Top of INFORMATION SHOWN

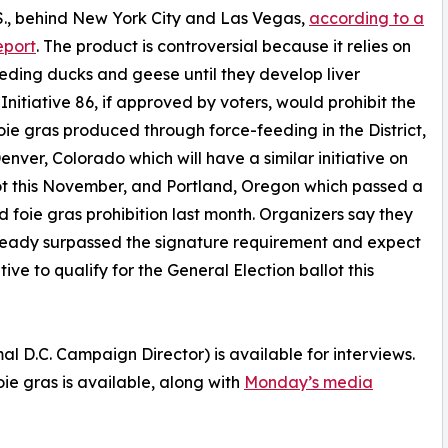
.S., behind New York City and Las Vegas,
according to a
eport
. The product is controversial because it relies on
eding ducks and geese until they develop liver
 Initiative 86, if approved by voters, would prohibit the
foie gras produced through force-feeding in the District,
Denver, Colorado which will have a similar initiative on
ot this November, and Portland, Oregon which passed a
d foie gras prohibition last month. Organizers say they
ready surpassed the signature requirement and expect
ative to qualify for the General Election ballot this
D.C. Campaign Director) is available for interviews.
oie gras is available, along with
Monday’s media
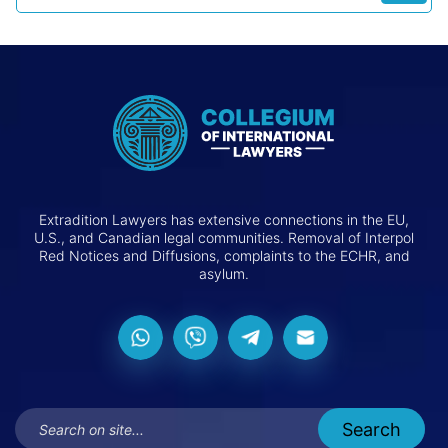
Extradition Lawyers has extensive connections in the EU,
U.S., and Canadian legal communities. Removal of Interpol
Red Notices and Diffusions, complaints to the ECHR, and
asylum.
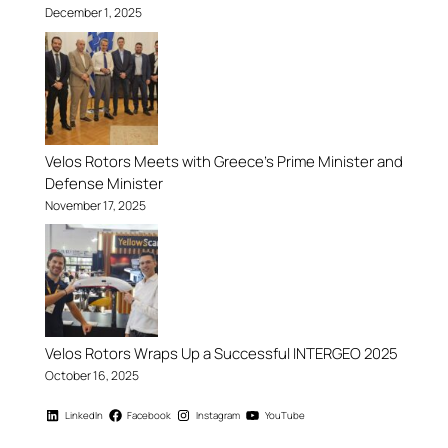
December 1, 2025
Velos Rotors Meets with Greece’s Prime Minister and
Defense Minister
November 17, 2025
Velos Rotors Wraps Up a Successful INTERGEO 2025
October 16, 2025
LinkedIn
Facebook
Instagram
YouTube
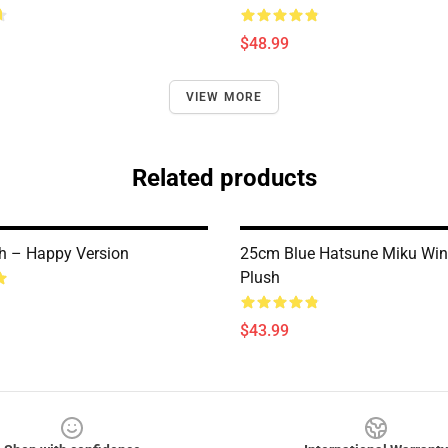
$48.99
VIEW MORE
Related products
h – Happy Version
25cm Blue Hatsune Miku Wink
Plush
$43.99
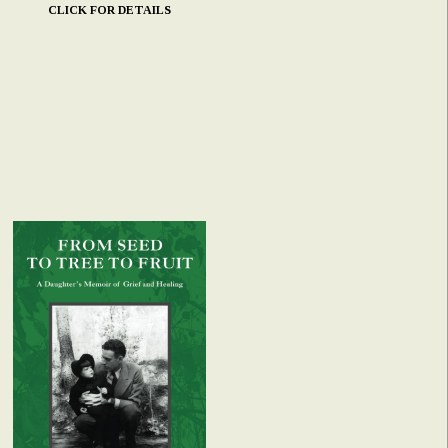
CLICK FOR DETAILS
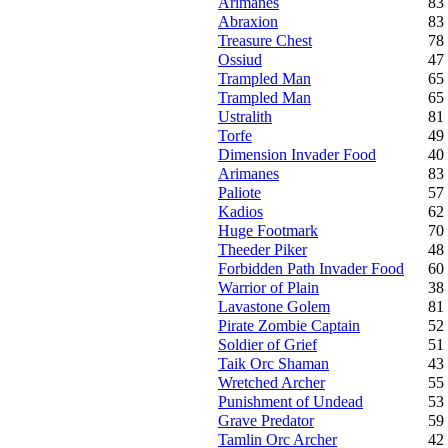
Arimanes
83
Abraxion
83
Treasure Chest
78
Ossiud
47
Trampled Man
65
Trampled Man
65
Ustralith
81
Torfe
49
Dimension Invader Food
40
Arimanes
83
Paliote
57
Kadios
62
Huge Footmark
70
Theeder Piker
48
Forbidden Path Invader Food
60
Warrior of Plain
38
Lavastone Golem
81
Pirate Zombie Captain
52
Soldier of Grief
51
Taik Orc Shaman
43
Wretched Archer
55
Punishment of Undead
53
Grave Predator
59
Tamlin Orc Archer
42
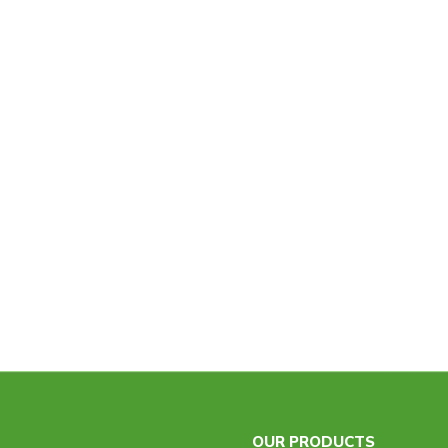
OUR PRODUCTS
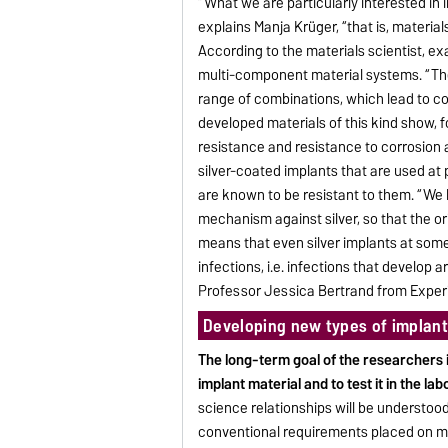
“What we are particularly interested in 
explains Manja Krüger, “that is, material
According to the materials scientist, e
multi-component material systems. “Th
range of combinations, which lead to co
developed materials of this kind show,
resistance and resistance to corrosion 
silver-coated implants that are used at 
are known to be resistant to them. “We 
mechanism against silver, so that the orig
means that even silver implants at some
infections, i.e. infections that develop a
Professor Jessica Bertrand from Experi
Developing new types of implant
The long-term goal of the researchers i
implant material and to test it in the lab
science relationships will be understoo
conventional requirements placed on mate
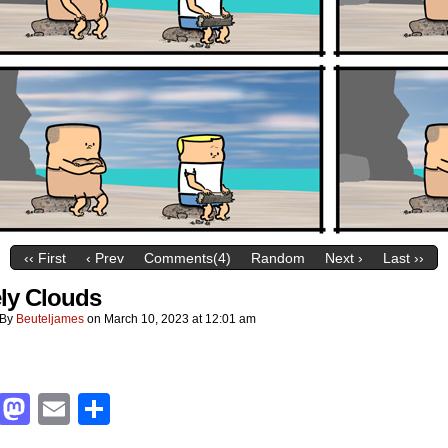
‹‹ First
‹ Prev
Comments(4)
Random
Next ›
Last ››
ly Clouds
By
Beuteljames
on
March 10, 2023
at
12:01 am
Facebook
Mastodon
Email
Share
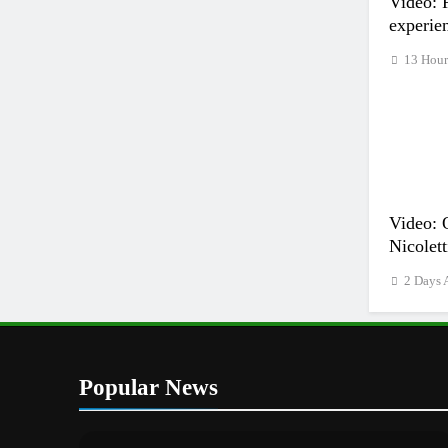
Video: 
experie
13 Hour
Video: 
Nicolett
2 Days 
Popular News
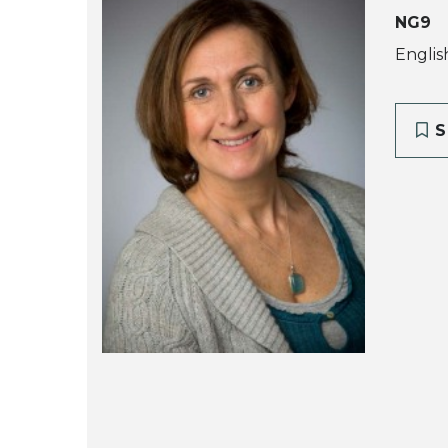
NG9
Englis
S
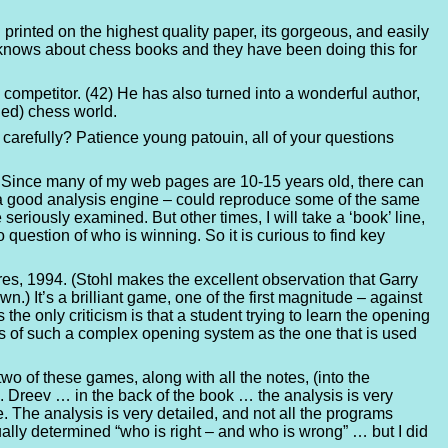
 printed on the highest quality paper, its gorgeous, and easily
t, knows about chess books and they have been doing this for
ompetitor. (42) He has also turned into a wonderful author,
ded) chess world.
arefully? Patience young patouin, all of your questions
ly. Since many of my web pages are 10-15 years old, there can
ng a good analysis engine – could reproduce some of the same
seriously examined. But other times, I will take a ‘book’ line,
o question of who is winning. So it is curious to find key
ares, 1994. (Stohl makes the excellent observation that Garry
) It’s a brilliant game, one of the first magnitude – against
the only criticism is that a student trying to learn the opening
s of such a complex opening system as the one that is used
o of these games, along with all the notes, (into the
vs. Dreev … in the back of the book … the analysis is very
The analysis is very detailed, and not all the programs
ally determined “who is right – and who is wrong” … but I did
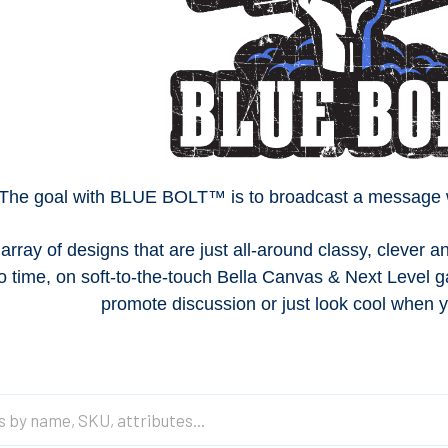
The goal with BLUE BOLT™ is to broadcast a message wit
array of designs that are just all-around classy, clever
o time, on s
oft-to-the-touch Bella Canvas & Next Level
promote discussion or just look cool when y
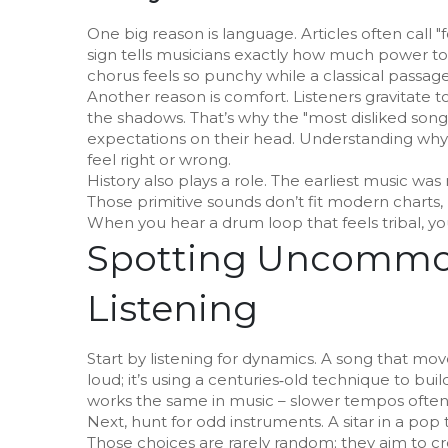
One big reason is language. Articles often call "fo
sign tells musicians exactly how much power to
chorus feels so punchy while a classical passage
Another reason is comfort. Listeners gravitate t
the shadows. That’s why the "most disliked song" b
expectations on their head. Understanding why 
feel right or wrong.
History also plays a role. The earliest music was
Those primitive sounds don’t fit modern charts,
When you hear a drum loop that feels tribal, you
Spotting Uncommon
Listening
Start by listening for dynamics. A song that mov
loud; it’s using a centuries‑old technique to build
works the same in music – slower tempos often s
Next, hunt for odd instruments. A sitar in a pop 
Those choices are rarely random; they aim to cre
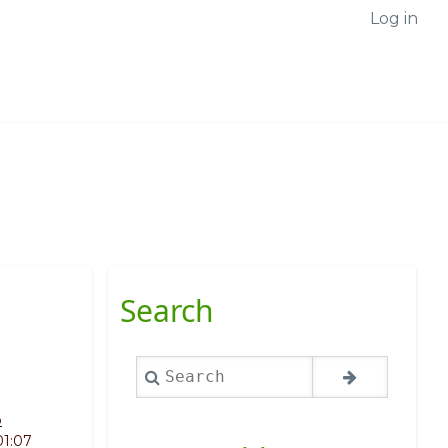
Log in
Search
Search
o
01:07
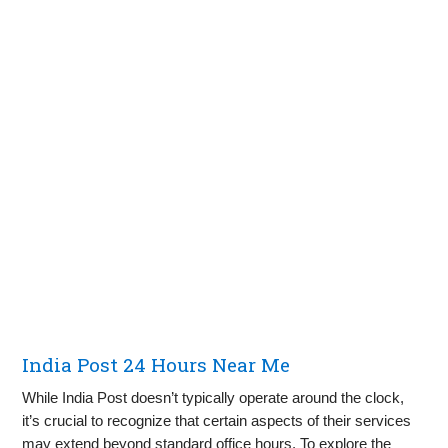
India Post 24 Hours Near Me
While India Post doesn’t typically operate around the clock,
it’s crucial to recognize that certain aspects of their services
may extend beyond standard office hours. To explore the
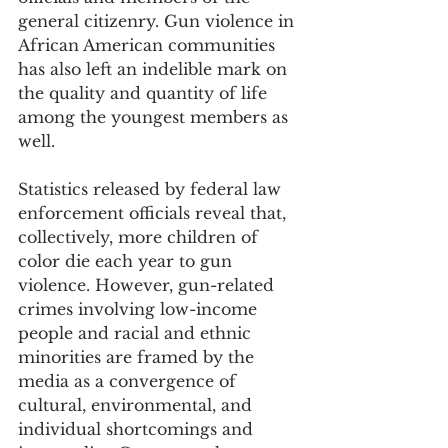
general citizenry. Gun violence in 
African American communities 
has also left an indelible mark on 
the quality and quantity of life 
among the youngest members as 
well. 
Statistics released by federal law 
enforcement officials reveal that, 
collectively, more children of 
color die each year to gun 
violence. However, gun-related 
crimes involving low-income 
people and racial and ethnic 
minorities are framed by the 
media as a convergence of 
cultural, environmental, and 
individual shortcomings and 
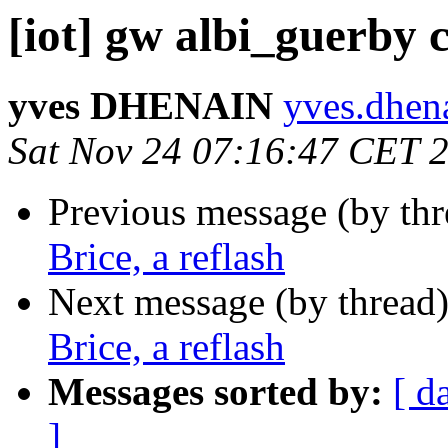
[iot] gw albi_guerby c
yves DHENAIN
yves.dhena
Sat Nov 24 07:16:47 CET 
Previous message (by th
Brice, a reflash
Next message (by thread
Brice, a reflash
Messages sorted by:
[ d
]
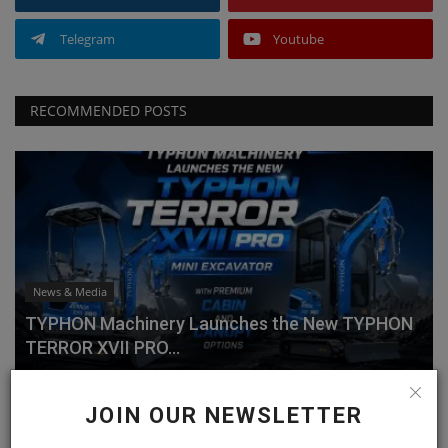
Telegram
Youtube
RECOMMENDED POSTS
News & Media
TYPHON Machinery Launches the New TYPHON
TERROR XVII PRO...
machineryasia
Jul 20, 2026
0
JOIN OUR NEWSLETTER
Why Choose the TYPHON TERROR XVII PRO?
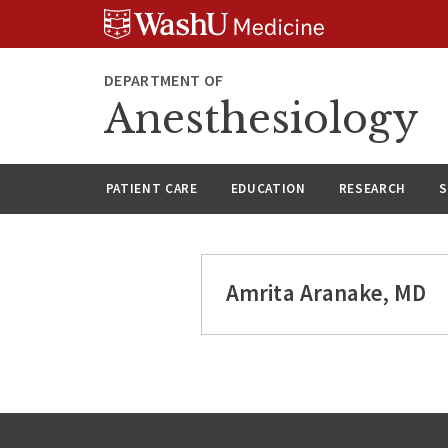
Skip
Skip
Skip
to
to
to
content
search
footer
DEPARTMENT OF
Anesthesiology
PATIENT CARE
EDUCATION
RESEARCH
S
Amrita Aranake, MD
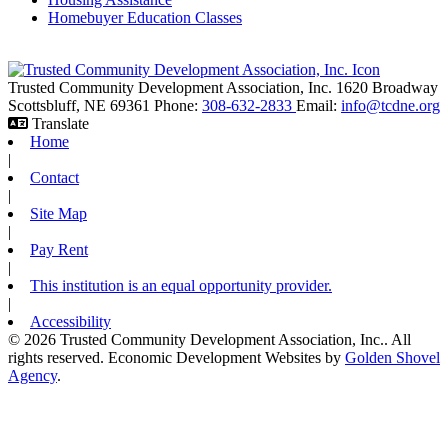
Homebuyer Education Classes
Trusted Community Development Association, Inc.
1620 Broadway
Scottsbluff,
NE
69361
Phone:
308-632-2833
Email:
info@tcdne.org
Translate
Home
|
Contact
|
Site Map
|
Pay Rent
|
This institution is an equal opportunity provider.
|
Accessibility
© 2026 Trusted Community Development Association, Inc.. All
rights reserved.
Economic Development Websites by
Golden Shovel
Agency
.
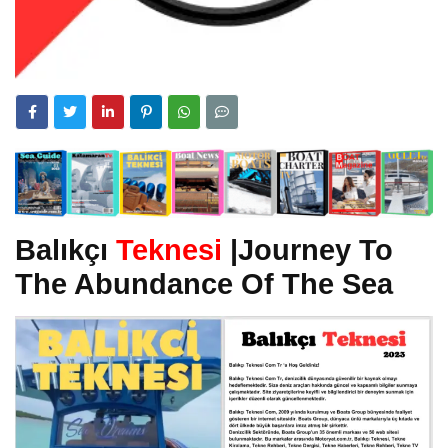
Balıkçı
Teknesi
|Journey To
The Abundance Of The Sea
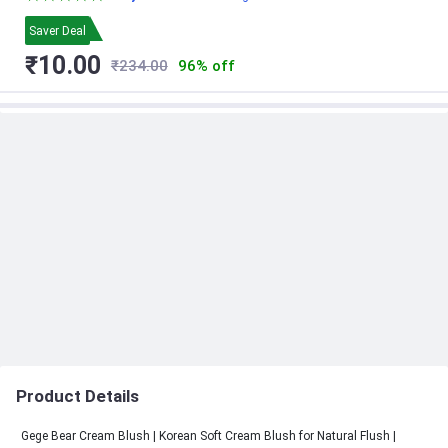
& College Girls | Everyday MLBB Blush
Shade | Cute Aesthetic Makeup
Saver Deal
₹10.00
₹234.00
96% off
Product Details
Gege Bear Cream Blush | Korean Soft Cream Blush for Natural Flush |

Bottom of INFORMATION SHOWN

_TASK TO COMPLETE_.
Your answer should consist of all lines above that include the string "Next".

_ANSWER TO THE PROBLEM_.
Next ›
oft-to-the-touch Bella Canvas & Next Level
Next, hunt for odd instruments. A sitar in a pop 
Next message (by thread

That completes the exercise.